In Los Angeles County, Public Health Director Barbara Ferrer offered reassurance to parents nervous about sending children too young to be vaccinated back into classrooms. The risk is not zero, she said, but relatively high rates of vaccination among teacher and school staff offer far more protection for children than at any earlier point in the pandemic, in addition to masking requirements indoors.

“Children are still much less likely — especially younger children — than adults to end up getting infected,” Ferrer said. “They have some of the lowest hospitalization rates, which means — even when they’re getting infected — they’re still much less likely to end up with serious illness.”


In addition, children are likely more protected in California than elsewhere because of relatively more stringent requirements aimed at protecting children, Ferrer said. As school resumes, California students are required to wear masks in indoor settings, a sharp contrast to statewide approaches in Florida and Texas, which have banned local mask mandates, though some schools are ordering masks be worn anyway.

“We’ve also had other strategies here in California and in some ways more stringent requirements than some other places,” Ferrer said, which has “protected everyone from what I call unfettered transmissions. So I think that plays in with younger people.”

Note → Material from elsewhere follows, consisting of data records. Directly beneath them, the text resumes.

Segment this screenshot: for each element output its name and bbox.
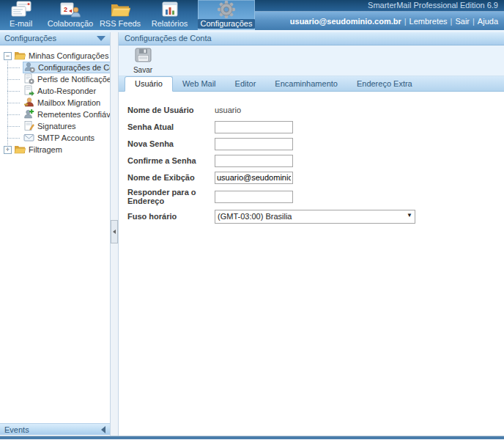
nav-colaboracao-label: Colaboração [48,19,93,29]
current-password-field[interactable] [215,121,293,133]
folder-open-icon [14,51,26,62]
tree-item-label: SMTP Accounts [37,133,94,142]
events-panel-toggle[interactable]: Events [0,423,110,435]
timezone-select-wrap: (GMT-03:00) Brasilia [215,209,415,224]
tab-endereco-extra[interactable]: Endereço Extra [347,77,422,91]
nav-configuracoes-label: Configurações [198,19,256,29]
folder-icon [14,144,26,155]
display-name-row: Nome de Exibção [127,171,504,184]
username-row: Nome de Usuário usuario [127,103,504,117]
calendar-person-icon: 2 [60,0,81,19]
settings-tree: − Minhas Configurações [0,45,110,423]
tree-item-smtp-accounts[interactable]: SMTP Accounts [4,132,110,144]
toolbar: Savar [119,45,504,76]
tree-item-label: Mailbox Migration [37,98,100,107]
sidebar-header: Configurações [0,32,110,45]
username-value: usuario [215,106,241,114]
panel-splitter[interactable] [110,32,119,436]
collapse-left-icon [101,426,105,433]
tree-item-label: Remetentes Confiáveis [37,110,110,119]
bottom-border-strip [0,436,504,440]
tab-content-usuario: Nome de Usuário usuario Senha Atual Nova… [119,92,504,436]
main-header-title: Configurações de Conta [119,32,504,45]
svg-text:2: 2 [64,6,67,13]
nav-email-button[interactable]: E-mail [0,0,42,30]
chevron-down-icon[interactable] [97,36,105,41]
nav-relatorios-button[interactable]: Relatórios [141,0,198,30]
display-name-label: Nome de Exibção [127,173,215,182]
tree-item-auto-responder[interactable]: Auto-Responder [4,85,110,97]
user-email: usuario@seudominio.com.br [290,17,401,26]
current-password-label: Senha Atual [127,122,215,131]
tree-item-remetentes-confiaveis[interactable]: Remetentes Confiáveis [4,109,110,120]
envelope-icon [23,132,34,144]
app-title: SmarterMail Professional Edition 6.9 [255,0,504,11]
person-plus-icon [23,109,34,121]
main-panel: Configurações de Conta Savar [119,32,504,436]
tab-encaminhamento[interactable]: Encaminhamento [265,77,347,91]
new-password-field[interactable] [215,138,293,150]
lembretes-link[interactable]: Lembretes [410,17,448,26]
top-navigation-bar: E-mail 2 Colaboração [0,0,504,30]
display-name-field[interactable] [215,172,293,184]
mail-icon [10,0,32,19]
tree-item-label: Perfis de Notificações [37,75,110,84]
sidebar: Configurações − Minhas Configurações [0,32,110,436]
tree-item-label: Configurações de Conta [38,63,110,72]
person-gear-icon [24,62,35,74]
tree-item-configuracoes-de-conta[interactable]: Configurações de Conta [4,62,110,73]
tree-item-label: Signatures [37,122,76,131]
expand-toggle-icon[interactable]: + [4,146,12,154]
new-password-row: Nova Senha [127,137,504,150]
tree-root2-label: Filtragem [29,145,62,154]
reply-to-row: Responder para o Endereço [127,188,504,205]
page-pencil-icon [23,120,34,133]
current-password-row: Senha Atual [127,120,504,133]
nav-rssfeeds-label: RSS Feeds [100,19,141,29]
nav-email-label: E-mail [10,19,32,29]
tab-usuario[interactable]: Usuário [125,76,173,92]
nav-configuracoes-button[interactable]: Configurações [198,0,255,30]
tab-editor[interactable]: Editor [226,77,266,91]
tree-item-perfis-de-notificacoes[interactable]: Perfis de Notificações [4,73,110,85]
tree-item-signatures[interactable]: Signatures [4,120,110,132]
username-label: Nome de Usuário [127,106,215,114]
floppy-disk-icon [135,52,152,65]
page-arrow-icon [23,85,34,98]
tree-root-filtragem[interactable]: + Filtragem [4,144,110,155]
tree-root-minhas-configuracoes[interactable]: − Minhas Configurações [4,50,110,62]
confirm-password-label: Confirme a Senha [127,156,215,165]
confirm-password-row: Confirme a Senha [127,154,504,167]
events-label: Events [4,425,29,434]
tree-item-label: Auto-Responder [37,87,96,95]
splitter-handle[interactable] [111,220,118,243]
tree-children: Configurações de Conta [4,62,110,144]
nav-rssfeeds-button[interactable]: RSS Feeds [99,0,141,30]
collapse-left-icon [113,230,116,234]
page-gear-icon [23,73,34,86]
sair-link[interactable]: Sair [455,17,470,26]
nav-colaboracao-button[interactable]: 2 Colaboração [42,0,99,30]
save-button[interactable]: Savar [126,48,160,74]
tab-bar: Usuário Web Mail Editor Encaminhamento E… [119,76,504,92]
reply-to-field[interactable] [215,191,293,203]
save-button-label: Savar [126,66,160,74]
confirm-password-field[interactable] [215,155,293,167]
smartermail-app: E-mail 2 Colaboração [0,0,504,440]
body-row: Configurações − Minhas Configurações [0,30,504,436]
folder-icon [110,0,130,19]
reply-to-label: Responder para o Endereço [127,188,215,205]
chart-window-icon [160,0,179,19]
timezone-select[interactable]: (GMT-03:00) Brasilia [215,210,415,224]
ajuda-link[interactable]: Ajuda [478,17,498,26]
user-info-bar: usuario@seudominio.com.br | Lembretes | … [255,11,504,30]
tab-web-mail[interactable]: Web Mail [173,77,226,91]
collapse-toggle-icon[interactable]: − [4,52,12,60]
tree-item-mailbox-migration[interactable]: Mailbox Migration [4,97,110,109]
timezone-label: Fuso horário [127,212,215,221]
sidebar-header-title: Configurações [4,32,56,45]
timezone-row: Fuso horário (GMT-03:00) Brasilia [127,209,504,224]
new-password-label: Nova Senha [127,139,215,148]
person-red-icon [23,97,34,109]
nav-relatorios-label: Relatórios [152,19,188,29]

Some schools in Los Angeles County reopened for in-person learning last spring, and viral transmission in those schools was less than in the surrounding community, Ferrer said.

Younger children have also been less likely to contract the coronavirus because they have far fewer proteins called ACE2 receptors in their noses, which the coronavirus needs to access to infect the body.

Experts have urged that parents get children tested if they see symptoms of illness consistent with COVID-19, such as fever, chills, difficulty breathing, fatigue, body aches, headaches, loss of taste or smell, sore throat, runny nose, nausea or diarrhea.